Some deploys need a release window but should not become a recurring scheduled workflow. That is the shape pipery-deploy-bot is built for.
A workflow can ask the bot to dispatch another GitHub Actions workflow at a specific time. The bot stores the schedule in Postgres, wakes up when the deploy is due, calls workflow_dispatch, and records the trigger result.
When this is better than cron#
Use a one-time scheduled deploy when:
- the release window is specific to one version
- approval happens before scheduling
- an external check decides whether the deploy should be scheduled
- operators need a dashboard showing pending deploys and trigger attempts
Cron is still right for repetitive jobs. A deploy for v1.4.2 at a planned release window is different: it should exist once, be auditable, and then be done.
Workflow shape#
The scheduling action can run inside an approved GitHub Actions workflow:
name: Schedule production deploy
on:
workflow_dispatch:
inputs:
deploy_at:
required: true
description: UTC RFC3339 timestamp, for example 2026-05-23T18:00:00Z
version:
required: true
jobs:
schedule:
runs-on: ubuntu-latest
steps:
- uses: pipery-dev/deploy-bot@v1
with:
api-url: ${{ secrets.PIPERY_DEPLOY_BOT_URL }}
api-token: ${{ secrets.PIPERY_DEPLOY_BOT_TOKEN }}
idempotency-key: production-${{ inputs.version }}-${{ inputs.deploy_at }}
workflow-id: deploy.yml
scheduled-at: ${{ inputs.deploy_at }}
inputs-json: '{"environment":"production","version":"${{ inputs.version }}"}'The action defaults to the current GitHub Actions repository and ref. Override repository, or owner and repo, only when scheduling a deploy for another repository.
Why Postgres matters#
Scheduled deploys need state:
- what should run
- when it should run
- who requested it
- whether it has already been triggered
- what GitHub returned when the trigger call happened
Postgres gives the bot a durable record, and the dashboard exposes that record to operators.
Conditions and approvals#
Keep approvals in the workflow that schedules the deploy. For example, use GitHub Environments, required reviewers, branch protection, or an external readiness check before the schedule request is sent to the bot.

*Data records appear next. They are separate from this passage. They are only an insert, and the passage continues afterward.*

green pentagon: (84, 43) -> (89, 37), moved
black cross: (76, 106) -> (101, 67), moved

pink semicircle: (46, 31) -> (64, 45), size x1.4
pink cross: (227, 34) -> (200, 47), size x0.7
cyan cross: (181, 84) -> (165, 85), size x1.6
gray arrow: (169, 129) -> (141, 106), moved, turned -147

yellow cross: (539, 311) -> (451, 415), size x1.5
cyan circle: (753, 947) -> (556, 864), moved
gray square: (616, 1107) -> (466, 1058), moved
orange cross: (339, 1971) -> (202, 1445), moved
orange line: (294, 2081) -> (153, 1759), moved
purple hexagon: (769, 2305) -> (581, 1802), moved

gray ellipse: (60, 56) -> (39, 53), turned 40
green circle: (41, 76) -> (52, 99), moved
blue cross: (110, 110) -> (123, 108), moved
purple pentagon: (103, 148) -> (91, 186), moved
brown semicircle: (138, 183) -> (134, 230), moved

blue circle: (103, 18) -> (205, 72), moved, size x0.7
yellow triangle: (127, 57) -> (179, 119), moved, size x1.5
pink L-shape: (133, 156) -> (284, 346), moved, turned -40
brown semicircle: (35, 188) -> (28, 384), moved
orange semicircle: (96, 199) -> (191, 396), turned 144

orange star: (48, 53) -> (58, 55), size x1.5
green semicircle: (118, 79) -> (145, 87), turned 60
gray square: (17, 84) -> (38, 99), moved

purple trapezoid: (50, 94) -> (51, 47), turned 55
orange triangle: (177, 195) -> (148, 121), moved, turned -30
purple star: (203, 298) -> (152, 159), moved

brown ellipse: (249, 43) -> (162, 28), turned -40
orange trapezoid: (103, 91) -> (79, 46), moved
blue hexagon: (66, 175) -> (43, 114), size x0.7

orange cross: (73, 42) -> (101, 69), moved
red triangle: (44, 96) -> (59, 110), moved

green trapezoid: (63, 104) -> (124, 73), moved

That keeps the bot small: it records approved work and dispatches it at the correct time. Policy remains in the workflow and repository settings where teams already review it.
Runtime configuration#
Keep these values in Kubernetes or CI secrets:
DATABASE_URL- GitHub App private key
- bot API token
- Dex client secret, if Dex validation is enabled
Use Helm values for non-sensitive settings like the public URL, scheduler interval, namespace, and image configuration.